[Saved data entries]:

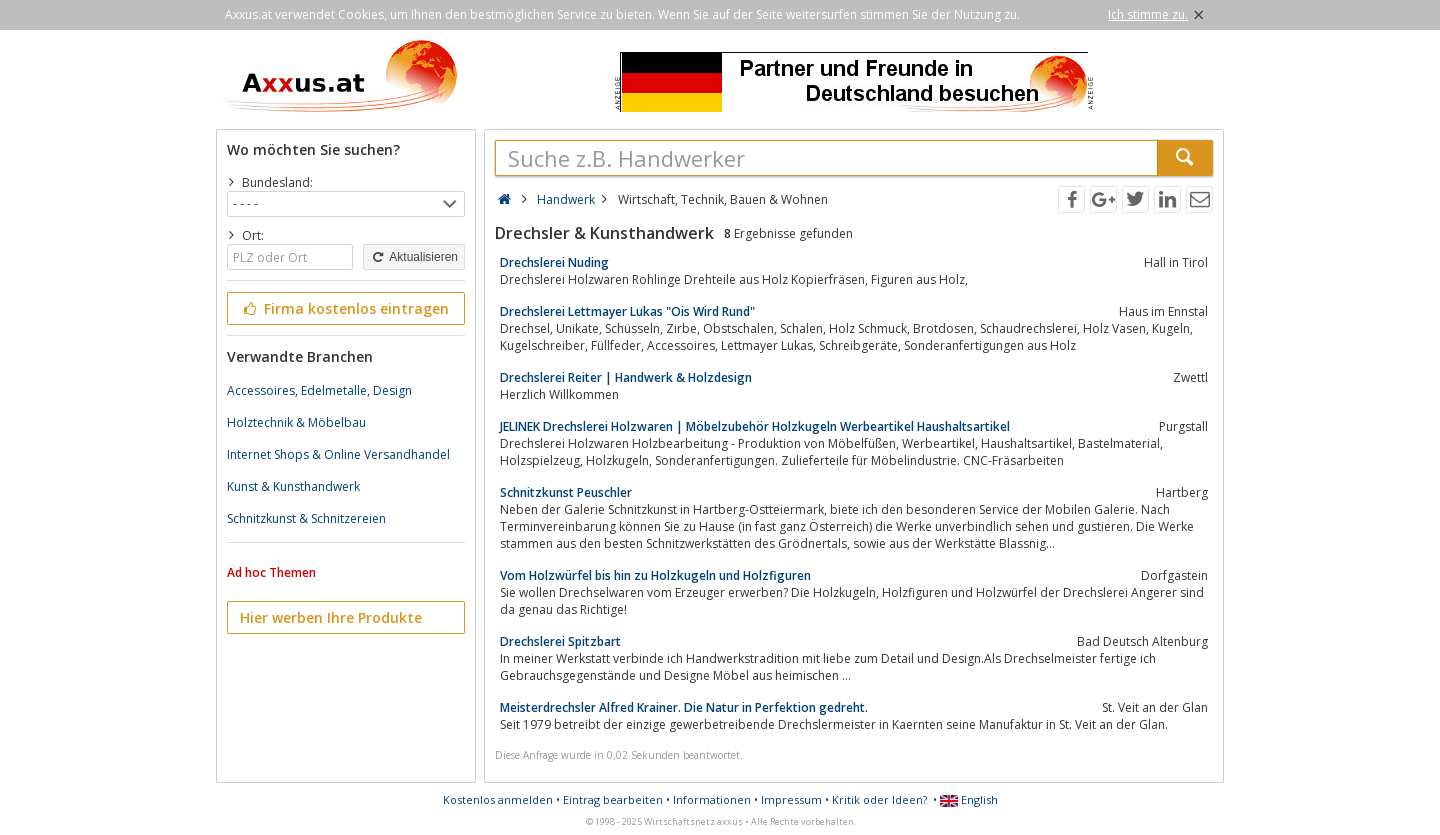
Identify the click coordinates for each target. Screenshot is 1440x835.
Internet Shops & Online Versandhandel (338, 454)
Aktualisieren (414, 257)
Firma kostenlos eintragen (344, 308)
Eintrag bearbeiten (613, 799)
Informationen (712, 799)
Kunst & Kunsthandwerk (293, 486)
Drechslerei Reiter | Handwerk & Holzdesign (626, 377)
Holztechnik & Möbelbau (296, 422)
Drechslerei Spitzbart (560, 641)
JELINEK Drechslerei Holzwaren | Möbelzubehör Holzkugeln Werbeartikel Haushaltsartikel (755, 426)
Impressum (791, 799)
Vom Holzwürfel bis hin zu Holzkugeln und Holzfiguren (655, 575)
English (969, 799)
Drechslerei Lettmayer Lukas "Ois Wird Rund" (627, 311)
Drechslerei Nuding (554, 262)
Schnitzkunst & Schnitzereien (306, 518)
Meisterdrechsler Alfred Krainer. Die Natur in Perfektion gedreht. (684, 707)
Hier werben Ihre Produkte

[WHAT YOU ARE ASKED TO DO]: Beginning with the line that holds "Impressum (791, 799)" and ending with the last line of the data, copy each line exactly and add nothing.

[FINISHED EXERCISE]:
Impressum (791, 799)
Vom Holzwürfel bis hin zu Holzkugeln und Holzfiguren (655, 575)
English (969, 799)
Drechslerei Lettmayer Lukas "Ois Wird Rund" (627, 311)
Drechslerei Nuding (554, 262)
Schnitzkunst & Schnitzereien (306, 518)
Meisterdrechsler Alfred Krainer. Die Natur in Perfektion gedreht. (684, 707)
Hier werben Ihre Produkte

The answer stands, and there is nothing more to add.